» **ACTIVITY**
Count the lines below that hold the string "RENOVARÁ". Give only that number.

» **RECORDS SUPPLIED**
***

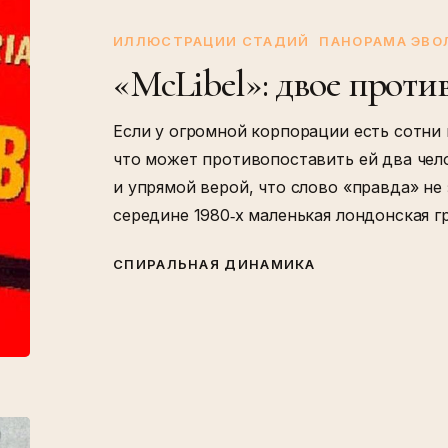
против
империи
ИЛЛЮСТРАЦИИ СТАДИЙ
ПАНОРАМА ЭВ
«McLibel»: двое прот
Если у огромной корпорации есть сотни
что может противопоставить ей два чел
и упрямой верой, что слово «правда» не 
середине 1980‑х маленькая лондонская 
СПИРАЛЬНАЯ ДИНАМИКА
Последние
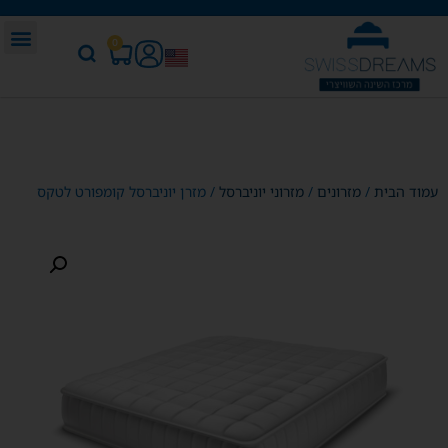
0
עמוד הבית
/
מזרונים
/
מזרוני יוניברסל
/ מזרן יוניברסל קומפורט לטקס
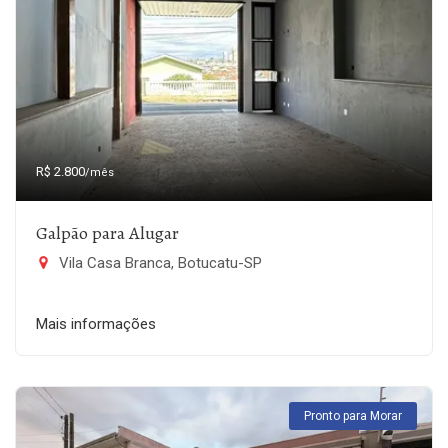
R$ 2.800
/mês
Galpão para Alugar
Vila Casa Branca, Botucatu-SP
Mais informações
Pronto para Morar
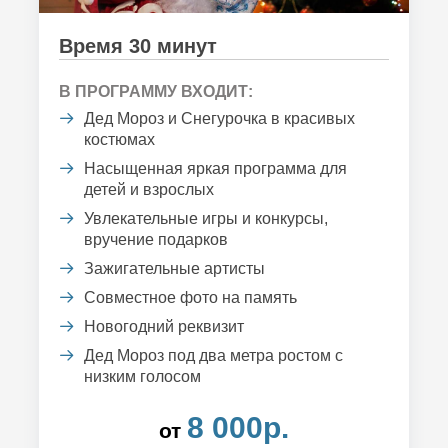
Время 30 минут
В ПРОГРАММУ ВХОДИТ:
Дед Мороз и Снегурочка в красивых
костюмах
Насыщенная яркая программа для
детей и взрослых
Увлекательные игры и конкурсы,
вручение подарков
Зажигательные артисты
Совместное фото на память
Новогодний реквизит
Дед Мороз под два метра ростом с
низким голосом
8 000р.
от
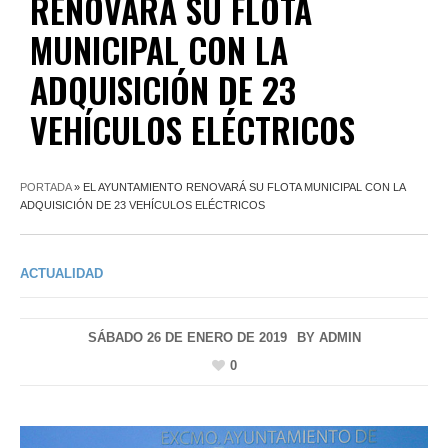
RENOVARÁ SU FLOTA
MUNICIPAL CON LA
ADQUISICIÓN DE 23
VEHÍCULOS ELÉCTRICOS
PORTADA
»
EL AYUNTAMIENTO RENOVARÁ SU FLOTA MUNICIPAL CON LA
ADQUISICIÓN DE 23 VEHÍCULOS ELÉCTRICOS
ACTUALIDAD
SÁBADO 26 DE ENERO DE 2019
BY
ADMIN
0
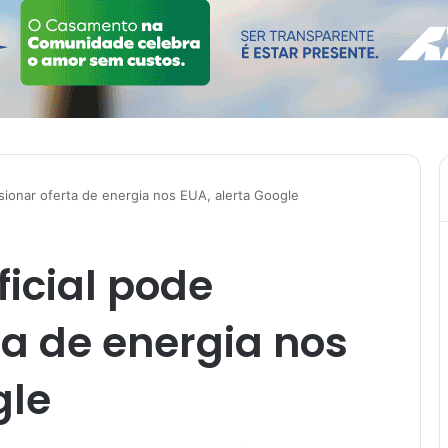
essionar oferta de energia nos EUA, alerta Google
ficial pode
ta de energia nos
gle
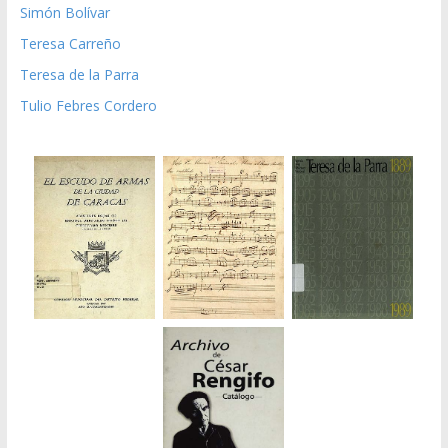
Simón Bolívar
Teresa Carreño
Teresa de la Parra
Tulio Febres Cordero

***

» **WRITTEN SOLUTION**
2